Esse comportamento de interlocução deve ser construído, pois uma pergunta que deve ser feita é se no contexto atual das nossas escolas, os alunos, em sua maioria tem condições de estabelecer essa relação dialógica com o texto. Sobre isso, acrescenta Solé (1998, p. 23) : Para ler necessitamos, simultaneamente manejar com destreza e habilidades de decodificação e aportar ao texto nossos objetivos, ideias e experiências prévias.”

Casado Alves ( 2009, p. 2) afirma, após relatar experiência com diários de leitura em uma turma de graduação, que “O diário de leitura se apresentou como possibilidade de exercício de uma escrita em que a emergência da voz do sujeito que se posiciona frente aos textos lidos numa atitude responsiva ativa, se concretiza na adesão, na polêmica, no conflito, na resposta à voz do outro”.

Assim, a produção de DL apresenta um elemento que tira o temido peso de se deixar “avaliar” pelo outro, uma vez que nessa modalidade de texto, o aluno vai se dirigir ao chamado interlocutor ideal, que não irá julgá-lo, corrigi-lo. Esse interlocutor

ideal pode ou não ser o professor, que na maioria das vezes o é, mas também pode ser um eu externo, criado para àquela interlocução: o próprio autor dos enunciados, o autor dos textos lidos, uma personalidade referida nos textos.

Descrevendo o trabalho desenvolvido com Diários de Leituras em turmas de Ensino Médio no IFRN, Lima traz (2013, p. 65), as seguintes observações sobre a leitura/escrita: “Ou seja, se os alunos são estimulados a escrever o que pensam, essa escrita avaliativa pode, em alguns momentos, transcender a avaliação do texto lido e chegar até a avalição do que está ao seu redor

Por não possuir um destinatário imediato, o Diário de Leituras permite que o autor tenha mais liberdade em seus posicionamentos, uma vez que não precisa se justificar para nenhum interlocutor, pois “Nos gêneros íntimos, observa-se confiança no destinatário, na simpatia, sensibilidade e compreensão responsiva”. (Machado, p. 11)
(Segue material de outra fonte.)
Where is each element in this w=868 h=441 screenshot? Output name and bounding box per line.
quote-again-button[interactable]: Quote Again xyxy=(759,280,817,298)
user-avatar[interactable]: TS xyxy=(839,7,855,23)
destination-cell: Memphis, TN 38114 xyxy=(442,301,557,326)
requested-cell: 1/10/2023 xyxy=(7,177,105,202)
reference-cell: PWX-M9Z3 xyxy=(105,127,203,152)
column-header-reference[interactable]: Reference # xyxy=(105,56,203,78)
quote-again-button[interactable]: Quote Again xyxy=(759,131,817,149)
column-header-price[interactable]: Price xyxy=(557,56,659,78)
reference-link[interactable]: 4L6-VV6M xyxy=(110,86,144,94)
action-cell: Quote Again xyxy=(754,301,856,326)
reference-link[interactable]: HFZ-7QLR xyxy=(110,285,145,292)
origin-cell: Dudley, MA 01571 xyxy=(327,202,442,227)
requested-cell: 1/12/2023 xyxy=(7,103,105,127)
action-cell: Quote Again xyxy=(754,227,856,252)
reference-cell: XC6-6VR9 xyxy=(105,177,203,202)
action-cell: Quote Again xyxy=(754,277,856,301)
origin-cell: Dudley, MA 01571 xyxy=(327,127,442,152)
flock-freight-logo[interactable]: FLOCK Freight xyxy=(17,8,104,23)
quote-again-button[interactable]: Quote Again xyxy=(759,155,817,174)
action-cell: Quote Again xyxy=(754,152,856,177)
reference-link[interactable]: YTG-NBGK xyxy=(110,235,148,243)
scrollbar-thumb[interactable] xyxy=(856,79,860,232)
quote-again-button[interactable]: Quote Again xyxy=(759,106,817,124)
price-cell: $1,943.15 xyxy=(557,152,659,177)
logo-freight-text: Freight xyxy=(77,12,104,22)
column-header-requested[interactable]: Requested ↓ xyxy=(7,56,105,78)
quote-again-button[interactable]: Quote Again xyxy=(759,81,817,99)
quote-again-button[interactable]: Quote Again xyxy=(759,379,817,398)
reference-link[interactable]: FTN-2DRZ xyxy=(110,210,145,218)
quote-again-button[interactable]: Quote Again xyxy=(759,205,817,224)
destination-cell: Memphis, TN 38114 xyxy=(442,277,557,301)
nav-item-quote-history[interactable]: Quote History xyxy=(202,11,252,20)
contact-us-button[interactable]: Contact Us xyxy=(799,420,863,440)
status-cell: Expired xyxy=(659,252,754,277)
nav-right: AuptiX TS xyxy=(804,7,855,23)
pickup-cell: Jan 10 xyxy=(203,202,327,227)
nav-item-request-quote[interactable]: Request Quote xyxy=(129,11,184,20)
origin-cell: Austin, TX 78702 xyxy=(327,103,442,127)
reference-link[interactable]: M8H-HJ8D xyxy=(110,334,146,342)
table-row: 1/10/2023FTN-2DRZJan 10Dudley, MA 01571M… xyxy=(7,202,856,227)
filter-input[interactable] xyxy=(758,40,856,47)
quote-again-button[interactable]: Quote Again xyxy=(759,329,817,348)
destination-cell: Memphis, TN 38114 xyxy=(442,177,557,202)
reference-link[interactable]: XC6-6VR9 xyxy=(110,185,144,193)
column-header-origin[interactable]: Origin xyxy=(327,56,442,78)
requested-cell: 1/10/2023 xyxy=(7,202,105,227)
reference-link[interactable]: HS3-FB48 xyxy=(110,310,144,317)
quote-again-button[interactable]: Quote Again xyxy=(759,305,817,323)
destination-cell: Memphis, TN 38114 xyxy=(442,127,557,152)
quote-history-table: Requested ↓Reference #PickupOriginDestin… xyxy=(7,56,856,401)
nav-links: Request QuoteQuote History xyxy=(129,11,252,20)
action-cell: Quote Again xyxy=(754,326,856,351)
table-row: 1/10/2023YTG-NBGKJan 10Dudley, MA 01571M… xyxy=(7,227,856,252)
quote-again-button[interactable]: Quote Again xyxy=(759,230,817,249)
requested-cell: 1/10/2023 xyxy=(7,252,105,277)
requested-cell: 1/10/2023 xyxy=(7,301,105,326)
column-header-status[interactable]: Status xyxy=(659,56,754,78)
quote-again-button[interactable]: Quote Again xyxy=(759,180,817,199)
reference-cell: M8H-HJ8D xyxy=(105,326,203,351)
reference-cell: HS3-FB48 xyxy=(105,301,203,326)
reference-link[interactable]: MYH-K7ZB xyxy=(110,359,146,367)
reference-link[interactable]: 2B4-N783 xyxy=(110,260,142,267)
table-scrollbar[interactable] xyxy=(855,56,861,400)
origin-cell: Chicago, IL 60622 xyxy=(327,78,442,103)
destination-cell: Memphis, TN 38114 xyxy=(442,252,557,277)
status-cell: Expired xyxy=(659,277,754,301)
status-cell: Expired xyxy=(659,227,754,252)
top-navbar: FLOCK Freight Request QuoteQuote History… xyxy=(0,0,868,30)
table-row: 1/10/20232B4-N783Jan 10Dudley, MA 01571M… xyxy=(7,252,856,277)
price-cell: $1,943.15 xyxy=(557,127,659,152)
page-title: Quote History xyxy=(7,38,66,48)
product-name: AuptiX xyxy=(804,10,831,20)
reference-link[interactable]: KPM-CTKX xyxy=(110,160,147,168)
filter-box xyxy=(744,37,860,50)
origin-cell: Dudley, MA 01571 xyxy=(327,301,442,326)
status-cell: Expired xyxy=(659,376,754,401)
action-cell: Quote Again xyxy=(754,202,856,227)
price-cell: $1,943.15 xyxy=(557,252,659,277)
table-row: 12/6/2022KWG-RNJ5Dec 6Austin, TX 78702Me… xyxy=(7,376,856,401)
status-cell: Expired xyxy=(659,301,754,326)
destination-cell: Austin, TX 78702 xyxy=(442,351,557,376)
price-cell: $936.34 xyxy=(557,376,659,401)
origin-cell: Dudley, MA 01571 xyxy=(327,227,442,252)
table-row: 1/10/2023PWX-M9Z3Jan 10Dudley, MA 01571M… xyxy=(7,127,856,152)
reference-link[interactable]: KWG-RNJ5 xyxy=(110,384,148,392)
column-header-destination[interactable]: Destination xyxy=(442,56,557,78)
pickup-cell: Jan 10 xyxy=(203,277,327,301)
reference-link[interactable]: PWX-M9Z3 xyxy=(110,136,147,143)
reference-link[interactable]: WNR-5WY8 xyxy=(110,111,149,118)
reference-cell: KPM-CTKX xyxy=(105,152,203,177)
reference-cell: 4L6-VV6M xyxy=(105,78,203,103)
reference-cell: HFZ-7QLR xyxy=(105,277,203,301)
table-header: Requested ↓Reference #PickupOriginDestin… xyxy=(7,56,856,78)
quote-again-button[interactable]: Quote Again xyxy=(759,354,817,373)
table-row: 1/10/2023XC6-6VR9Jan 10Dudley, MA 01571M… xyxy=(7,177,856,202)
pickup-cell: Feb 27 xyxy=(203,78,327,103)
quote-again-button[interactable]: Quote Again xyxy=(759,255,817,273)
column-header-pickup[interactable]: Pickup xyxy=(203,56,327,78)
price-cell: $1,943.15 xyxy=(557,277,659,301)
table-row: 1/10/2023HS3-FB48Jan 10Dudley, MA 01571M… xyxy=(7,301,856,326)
Ao produzir DL, os alunos poderão quebrar as produções repetitivas que são produzem na escola, e poderão elaborar um texto que os permita ter voz e opinião diante de textos diversos. Encontramos mais um importante argumento em Casado Alves (2009) sobre essa prática:

O aluno respondente, que diante do lido formula uma resposta marcada pela adesão, objeção, rejeição, conflito, prazer, é o sujeito que não apenas “consome” o texto e, no máximo, o dubla por, geralmente, se calar diante da autoridade do autor e do professor que, quase sempre, se coloca como testemunha da autoridade daquele autor do texto. Assim, o diário de leituras iria se constituir nesse espaço de memória das leituras, mas também em lugar de reflexão e crítica. (p. 19)

3. Referencial teórico

Definiremos em quais bases teóricas se sustentam nossa discussão. Para isso, apresentaremos a concepção de língua e linguagem, a partir de Bakhtin e seu Círculo e Geraldi. Além disso, definiremos também os conceitos de enunciado e gênero do discurso, leitura e escrita na escola. Nesse sentido, buscamos expor em que teorias alicerçamos a discussão, a fim de definir e sustentar a opção pelo gênero discursivo trabalhado e com quais objetivos fizemos esta escolha.